• [How to complete this task]: Word for word, restate the lines from the start of the data below through the line containing "Guia Prático para".
** Dataset entries follows **
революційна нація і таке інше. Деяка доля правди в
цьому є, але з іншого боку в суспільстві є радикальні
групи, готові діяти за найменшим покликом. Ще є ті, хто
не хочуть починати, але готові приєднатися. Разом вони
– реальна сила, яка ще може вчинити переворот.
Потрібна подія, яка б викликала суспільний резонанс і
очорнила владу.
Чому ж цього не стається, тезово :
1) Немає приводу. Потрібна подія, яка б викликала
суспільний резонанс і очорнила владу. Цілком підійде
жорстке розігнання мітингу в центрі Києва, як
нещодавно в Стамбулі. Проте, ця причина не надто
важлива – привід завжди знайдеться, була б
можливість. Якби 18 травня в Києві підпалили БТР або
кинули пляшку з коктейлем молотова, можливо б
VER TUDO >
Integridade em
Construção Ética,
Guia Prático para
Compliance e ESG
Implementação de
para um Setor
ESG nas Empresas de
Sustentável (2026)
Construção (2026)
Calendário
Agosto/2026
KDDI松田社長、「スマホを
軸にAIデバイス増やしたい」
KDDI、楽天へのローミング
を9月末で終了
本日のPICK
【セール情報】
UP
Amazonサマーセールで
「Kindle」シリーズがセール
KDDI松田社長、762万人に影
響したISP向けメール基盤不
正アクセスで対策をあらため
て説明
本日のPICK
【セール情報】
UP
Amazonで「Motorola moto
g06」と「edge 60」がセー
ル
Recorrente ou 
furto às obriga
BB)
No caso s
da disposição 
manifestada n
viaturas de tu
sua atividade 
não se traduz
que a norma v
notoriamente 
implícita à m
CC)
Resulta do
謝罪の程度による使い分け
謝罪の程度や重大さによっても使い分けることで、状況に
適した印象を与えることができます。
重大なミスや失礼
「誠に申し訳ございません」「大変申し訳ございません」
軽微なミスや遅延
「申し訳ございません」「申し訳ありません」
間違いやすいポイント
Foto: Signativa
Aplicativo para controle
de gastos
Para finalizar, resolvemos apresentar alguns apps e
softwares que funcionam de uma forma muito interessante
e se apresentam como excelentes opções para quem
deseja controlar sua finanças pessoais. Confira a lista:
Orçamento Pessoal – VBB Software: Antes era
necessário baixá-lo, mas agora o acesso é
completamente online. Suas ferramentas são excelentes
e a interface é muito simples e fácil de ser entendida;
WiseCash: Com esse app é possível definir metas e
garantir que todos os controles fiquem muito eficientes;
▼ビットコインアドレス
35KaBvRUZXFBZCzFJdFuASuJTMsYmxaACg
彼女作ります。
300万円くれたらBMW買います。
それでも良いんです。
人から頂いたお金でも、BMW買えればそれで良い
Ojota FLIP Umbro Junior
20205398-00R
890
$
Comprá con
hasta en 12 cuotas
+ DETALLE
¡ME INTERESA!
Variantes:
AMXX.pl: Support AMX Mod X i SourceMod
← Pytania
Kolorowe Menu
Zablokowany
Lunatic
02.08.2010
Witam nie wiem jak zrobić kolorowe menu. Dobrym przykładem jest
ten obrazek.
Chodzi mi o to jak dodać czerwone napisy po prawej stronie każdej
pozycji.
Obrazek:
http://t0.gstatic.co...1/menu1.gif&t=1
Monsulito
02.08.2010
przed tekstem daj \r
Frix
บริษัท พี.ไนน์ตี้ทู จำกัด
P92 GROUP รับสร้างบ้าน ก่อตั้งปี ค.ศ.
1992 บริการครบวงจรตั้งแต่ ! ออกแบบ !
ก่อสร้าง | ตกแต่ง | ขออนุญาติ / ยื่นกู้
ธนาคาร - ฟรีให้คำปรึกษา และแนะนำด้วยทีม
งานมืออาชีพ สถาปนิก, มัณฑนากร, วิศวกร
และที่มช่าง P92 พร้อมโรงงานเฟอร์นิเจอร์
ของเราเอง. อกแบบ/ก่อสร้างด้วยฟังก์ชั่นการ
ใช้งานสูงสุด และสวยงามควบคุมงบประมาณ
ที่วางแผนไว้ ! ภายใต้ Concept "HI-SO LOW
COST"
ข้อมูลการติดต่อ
** End of Dataset entries **
• [Written solution]:
революційна нація і таке інше. Деяка доля правди в
цьому є, але з іншого боку в суспільстві є радикальні
групи, готові діяти за найменшим покликом. Ще є ті, хто
не хочуть починати, але готові приєднатися. Разом вони
– реальна сила, яка ще може вчинити переворот.
Потрібна подія, яка б викликала суспільний резонанс і
очорнила владу.
Чому ж цього не стається, тезово :
1) Немає приводу. Потрібна подія, яка б викликала
суспільний резонанс і очорнила владу. Цілком підійде
жорстке розігнання мітингу в центрі Києва, як
нещодавно в Стамбулі. Проте, ця причина не надто
важлива – привід завжди знайдеться, була б
можливість. Якби 18 травня в Києві підпалили БТР або
кинули пляшку з коктейлем молотова, можливо б
VER TUDO >
Integridade em
Construção Ética,
Guia Prático para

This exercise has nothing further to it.